Monday, March 4, 2013

ProtoML Features In Action!

As promised, here's the sample! This is a small snippet of code for analyzing a dataset that we've been playing with. I actually had hundreds of lines of non-ProtoML analysis already made that I replaced with these ~40 lines, and I can verify that it makes the analysis much easier.

In order to understand how the above code works, you just need to understand the anatomy of a feature transform (note: this may change in the future):
Feature Transforms are tuples/lists in the form: 
( CHILD, FILTER, TRANSFORM, REMOVE)

  1. CHILD -  A string or None specifying what the resulting columns will be named. A child of None means no columns will be added.
  2. FILTER - This can be a lot of things. If it's an integer or slice, it gets those specified column numbers. If it's a string, it's treated as a regular expression to filter out column names. If it's a function, it can be applied to column names, and if the result evaluates to true, the column name is used, and it could be a list of any of the above.
  3. TRANSFORM - This takes in the data specified by the filter. This can be either a class which has fit/fit_transform/transform/predict/etc. called on it with the data, a function that takes in the data, or just raw data whose columns can be added to the Feature's data.
  4. REMOVE - An optional parameter. If set to True, the columns specified by the filter are removed after the transform.


Key things:

  • Anyone can make their own custom transforms (I actually made 3 in the sample: one for performing a Barnes-Hut t-SNE, one for randomized PCA, and the other to print some plots, since we're still working on our visualization stuff). My hope was that data scientists would actually build their own personal libraries of transforms, and whenever they work on a new dataset, it's simply a matter of mixing and matching.
  • It's super easy to change the dataflow by just commenting out a feature transform or reordering the transforms.
  • Best of all, exactly what you're doing to the data is clear as crystal.
  • This just mostly shows the basic Feature class, and we're planning on adding integration with a lot of external libraries soon.

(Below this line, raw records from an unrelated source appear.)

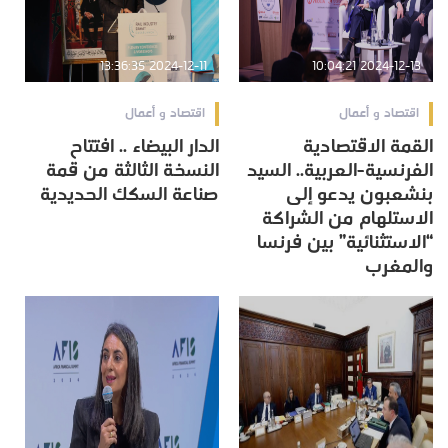
2024-12-11 13:36:35
2024-12-13 10:04:21
اقتصاد و أعمال
اقتصاد و أعمال
القمة الاقتصادية
الدار البيضاء .. افتتاح
الفرنسية-العربية.. السيد
النسخة الثالثة من قمة
بنشعبون يدعو إلى
صناعة السكك الحديدية
الاستلهام من الشراكة
“الاستثنائية” بين فرنسا
والمغرب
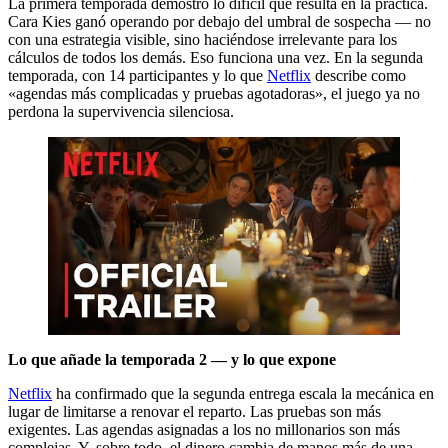
La primera temporada demostró lo difícil que resulta en la práctica.
Cara Kies ganó operando por debajo del umbral de sospecha — no
con una estrategia visible, sino haciéndose irrelevante para los
cálculos de todos los demás. Eso funciona una vez. En la segunda
temporada, con 14 participantes y lo que
Netflix
describe como
«agendas más complicadas y pruebas agotadoras», el juego ya no
perdona la supervivencia silenciosa.
Lo que añade la temporada 2 — y lo que expone
Netflix
ha confirmado que la segunda entrega escala la mecánica en
lugar de limitarse a renovar el reparto. Las pruebas son más
exigentes. Las agendas asignadas a los no millonarios son más
complejas. Y, sobre todo, el dinero cambia de manos más de una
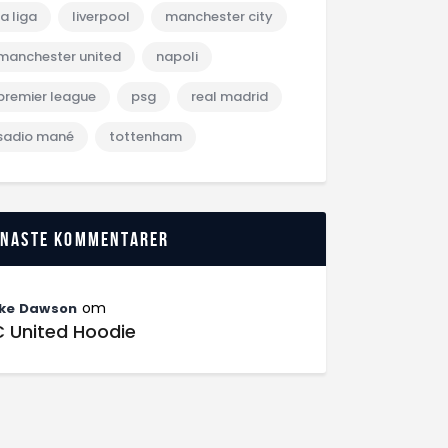
la liga
liverpool
manchester city
manchester united
napoli
premier league
psg
real madrid
sadio mané
tottenham
enaste kommentarer
om
ke Dawson
C United Hoodie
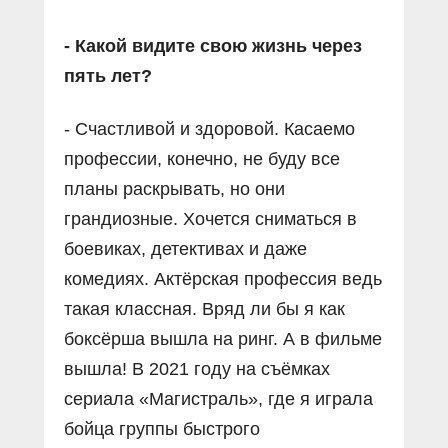
- Какой видите свою жизнь через
пять лет?
- Счастливой и здоровой. Касаемо
профессии, конечно, не буду все
планы раскрывать, но они
грандиозные. Хочется сниматься в
боевиках, детективах и даже
комедиях. Актёрская профессия ведь
такая классная. Вряд ли бы я как
боксёрша вышла на ринг. А в фильме
вышла! В 2021 году на съёмках
сериала «Магистраль», где я играла
бойца группы быстрого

Wednesday, February 27, 2013

The Feature Class

The class that I was spending the most time on appears to be complete. All that's missing now is a lot of test cases to make sure everything is working as intended and some smoothing of the design. I'll have some sample code up shortly (hopefully tonight). I'm actually working on converting my machine learning research code to use ProtoML, so I can show a side by side comparison. Some of the cool stuff though are:
  • automated feature transforms
  • regex indexing
  • easy concatenation of data frames (still making it more elegant but it works)
  • lazy hashing for caching
  • and pretty much everything normal data frames can do

Other than that, we're still working on tests and docs, and implementing more features!